I would be accepting, and invite some in-depth conversations about it. Coming out of the closet, especially if he is just now coming to terms with it himself, is no easy task. He will need all the loving support he could get...and just for the record, it is supposed to be an honor if someone comes out to you, and that is how I would view it. So what if he took a long time to tell me, these things aren't easy, especially if he thought I was homophobic.
Just because he's bi doesn't mean he's going to cheat or has cheated; however if he wanted to end our marriage/relationship then I would need to respect where he is and let him go. I would be sad, maybe even devastated to lose him, but I would not be jealous or be possessive because I don't OWN him. People need to do what is right for them, simple as that.
Just about every woman I've ever dated was either bisexual or had confided in me about exploring such tendencies. I had an experimental phase myself and it only renewed my confidence that I am most definitely heterosexual. The way I communicate with women I get involved with suggests to me that I would not be blindsided so easily. But if that were the case I would be openminded enough to let her explore such things especially if she had deprived herself of such discovery in the past.
I would probably be surprised, but I would definitely be supportive. At least, as far as I could be. If my husband was using his bisexuality as a way to explore threesomes and stuff like that I would probably not be supportive. But just because a person is attracted to both gender identities doesn't mean they're always attracted to everyone.
To be completely honest, I would feel much worse if my husband came out to me as being a polyamorous person. Multiple relationships at one time is not okay with me.
If he told me then I would understand.
If he cheated then I would have a problem.

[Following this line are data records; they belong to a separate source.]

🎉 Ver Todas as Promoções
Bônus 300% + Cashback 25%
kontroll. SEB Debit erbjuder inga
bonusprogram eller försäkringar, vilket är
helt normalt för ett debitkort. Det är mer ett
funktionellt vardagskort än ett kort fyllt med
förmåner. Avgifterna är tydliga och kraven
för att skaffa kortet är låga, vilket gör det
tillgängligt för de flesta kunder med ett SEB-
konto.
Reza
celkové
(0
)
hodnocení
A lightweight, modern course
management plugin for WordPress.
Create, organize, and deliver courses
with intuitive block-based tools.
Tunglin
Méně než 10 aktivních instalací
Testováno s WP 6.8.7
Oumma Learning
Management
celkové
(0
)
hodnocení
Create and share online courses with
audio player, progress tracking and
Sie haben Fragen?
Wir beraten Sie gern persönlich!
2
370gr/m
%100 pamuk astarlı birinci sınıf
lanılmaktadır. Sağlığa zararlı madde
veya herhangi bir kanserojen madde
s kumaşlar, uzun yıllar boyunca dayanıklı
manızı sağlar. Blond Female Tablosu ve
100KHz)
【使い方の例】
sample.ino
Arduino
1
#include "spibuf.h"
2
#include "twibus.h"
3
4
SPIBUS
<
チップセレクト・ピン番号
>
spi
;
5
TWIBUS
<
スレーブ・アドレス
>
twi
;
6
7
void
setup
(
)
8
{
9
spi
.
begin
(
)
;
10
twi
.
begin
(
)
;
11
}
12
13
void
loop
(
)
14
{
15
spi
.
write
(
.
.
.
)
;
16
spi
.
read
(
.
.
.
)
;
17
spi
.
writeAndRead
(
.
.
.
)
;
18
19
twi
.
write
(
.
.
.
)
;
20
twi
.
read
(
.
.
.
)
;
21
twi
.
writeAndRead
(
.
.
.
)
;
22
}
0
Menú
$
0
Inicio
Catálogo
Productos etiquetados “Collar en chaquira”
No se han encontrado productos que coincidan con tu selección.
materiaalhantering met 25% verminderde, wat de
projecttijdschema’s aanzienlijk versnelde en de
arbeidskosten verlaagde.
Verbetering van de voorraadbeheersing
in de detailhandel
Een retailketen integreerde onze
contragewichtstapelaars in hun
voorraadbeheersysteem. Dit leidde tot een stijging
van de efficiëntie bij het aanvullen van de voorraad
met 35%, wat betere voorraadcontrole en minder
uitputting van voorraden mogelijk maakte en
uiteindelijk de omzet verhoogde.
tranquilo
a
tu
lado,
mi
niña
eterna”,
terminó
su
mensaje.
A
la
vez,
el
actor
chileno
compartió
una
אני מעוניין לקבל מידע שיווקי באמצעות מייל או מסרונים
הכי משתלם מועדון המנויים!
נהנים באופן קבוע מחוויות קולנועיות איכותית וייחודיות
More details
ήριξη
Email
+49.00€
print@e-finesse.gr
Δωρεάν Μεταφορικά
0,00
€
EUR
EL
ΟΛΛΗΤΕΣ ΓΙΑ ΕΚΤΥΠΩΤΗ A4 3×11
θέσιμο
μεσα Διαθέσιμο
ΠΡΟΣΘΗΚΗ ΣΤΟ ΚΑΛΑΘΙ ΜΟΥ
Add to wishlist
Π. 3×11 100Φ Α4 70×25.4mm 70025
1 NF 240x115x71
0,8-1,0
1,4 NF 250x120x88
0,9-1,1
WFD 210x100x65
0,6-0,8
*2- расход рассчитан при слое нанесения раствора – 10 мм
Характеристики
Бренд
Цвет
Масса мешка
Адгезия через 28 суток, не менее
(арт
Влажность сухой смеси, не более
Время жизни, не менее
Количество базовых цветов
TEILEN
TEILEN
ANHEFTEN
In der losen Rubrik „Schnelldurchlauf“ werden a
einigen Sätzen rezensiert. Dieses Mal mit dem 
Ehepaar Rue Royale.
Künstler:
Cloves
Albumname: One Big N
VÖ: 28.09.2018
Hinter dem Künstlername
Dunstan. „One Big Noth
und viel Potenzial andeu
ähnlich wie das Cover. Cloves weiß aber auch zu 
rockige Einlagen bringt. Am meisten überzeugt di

Being bisexual does not give him the right to cheat, so he would have to decide who he wants to be with, me or the man. I don't think I could handle a love triangle, regardless of the gender.
As a bisexual woman let me give you some facts that I have found out through personal experience. You can tell another woman that you are bisexual and that you date both sexes at the same time unless committed to a relationship. Their reaction is usually supportive gentle and kind. When I tell men that I am bisexual every 1 of them got an animalistic look in his eyes hoping they will get a threesome. I even had 1 guy run over to his friend and tell them that I had just told him I was bisexual. Then they high fives each other. I do tell my partners when I feel we are committed to each other but not before.
Most guys who express this are probably very inexperienced. Having had to compete with women for the same woman on many occasions I would refrain from throwing such caution into that kind of wind.
As a man, no way in hell would I compete for a woman with another woman.
If a woman tried to play that game with me, it would be...by, don't let the door hit you in the ass on the way out...
That is no woman worth fighting over.